__How to complete this task__:
Your copy should hold the lines below from the first through the one that contains "лечения: новая реальность", each retyped exactly, and no pictures.

——————————

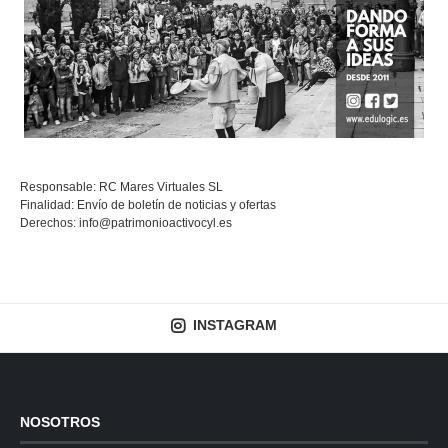
Responsable: RC Mares Virtuales SL
Finalidad: Envío de boletín de noticias y ofertas
Derechos:
info@patrimonioactivocyl.es
INSTAGRAM
NOSOTROS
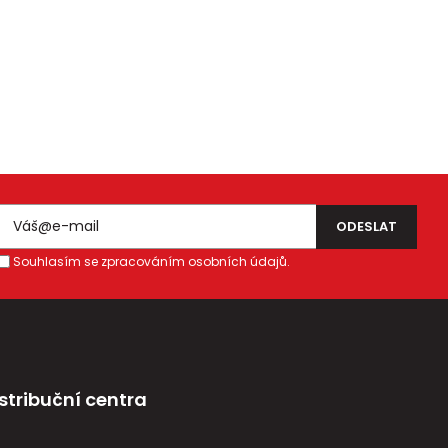
Souhlasím se zpracováním osobních údajů.
stribuční centra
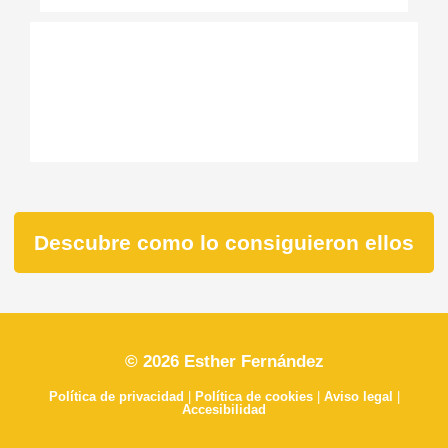
Descubre como lo consiguieron ellos
© 2026 Esther Fernández
Política de privacidad
|
Política de cookies
|
Aviso legal
|
Accesibilidad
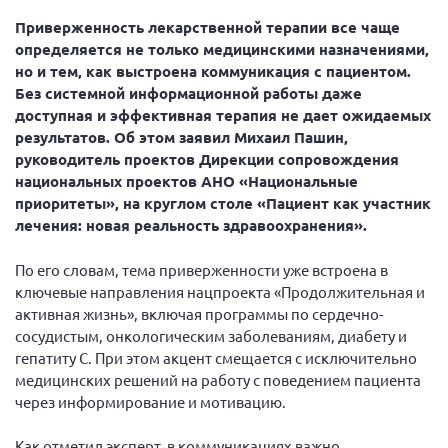
Приверженность лекарственной терапии все чаще
определяется не только медицинскими назначениями,
но и тем, как выстроена коммуникация с пациентом.
Без системной информационной работы даже
доступная и эффективная терапия не дает ожидаемых
результатов. Об этом заявил Михаил Пашин,
руководитель проектов Дирекции сопровождения
национальных проектов АНО «Национальные
приоритеты», на круглом столе «Пациент как участник
лечения: новая реальность здравоохранения».
По его словам, тема приверженности уже встроена в
ключевые направления нацпроекта «Продолжительная и
активная жизнь», включая программы по сердечно-
сосудистым, онкологическим заболеваниям, диабету и
гепатиту С. При этом акцент смещается с исключительно
медицинских решений на работу с поведением пациента
через информирование и мотивацию.
Как отметил эксперт, в коммуникациях важно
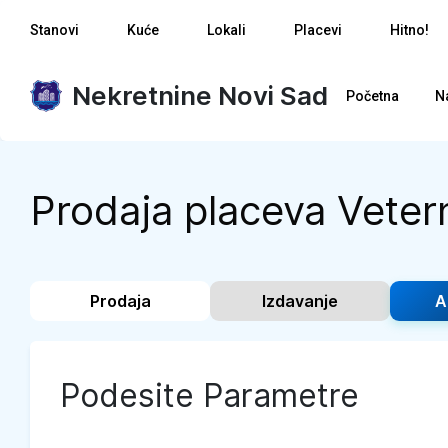
Stanovi
Kuće
Lokali
Placevi
Hitno!
Nekretnine Novi Sad
Početna
N
Prodaja placeva Veter
Prodaja
Izdavanje
A
Podesite Parametre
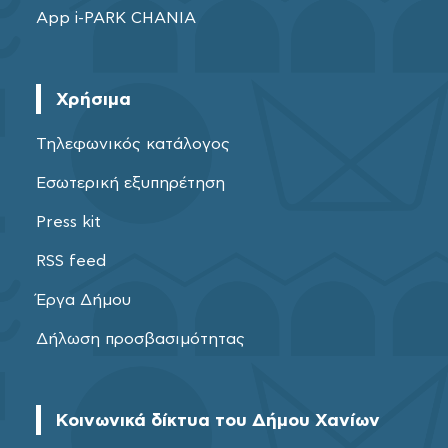
App i-PARK CHANIA
Χρήσιμα
Τηλεφωνικός κατάλογος
Εσωτερική εξυπηρέτηση
Press kit
RSS feed
Έργα Δήμου
Δήλωση προσβασιμότητας
Κοινωνικά δίκτυα του Δήμου Χανίων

——————————

__Solution to the problem__:
Responsable: RC Mares Virtuales SL
Finalidad: Envío de boletín de noticias y ofertas
Derechos:
info@patrimonioactivocyl.es
INSTAGRAM
NOSOTROS
Souhlasím se zpracováním osobních údajů.
stribuční centra
Descubre como lo consiguieron ellos
© 2026 Esther Fernández
Política de privacidad
|
Política de cookies
|
Aviso legal
|
Accesibilidad
Приверженность лекарственной терапии все чаще
определяется не только медицинскими назначениями,
но и тем, как выстроена коммуникация с пациентом.
Без системной информационной работы даже
доступная и эффективная терапия не дает ожидаемых
результатов. Об этом заявил Михаил Пашин,
руководитель проектов Дирекции сопровождения
национальных проектов АНО «Национальные
приоритеты», на круглом столе «Пациент как участник
лечения: новая реальность здравоохранения».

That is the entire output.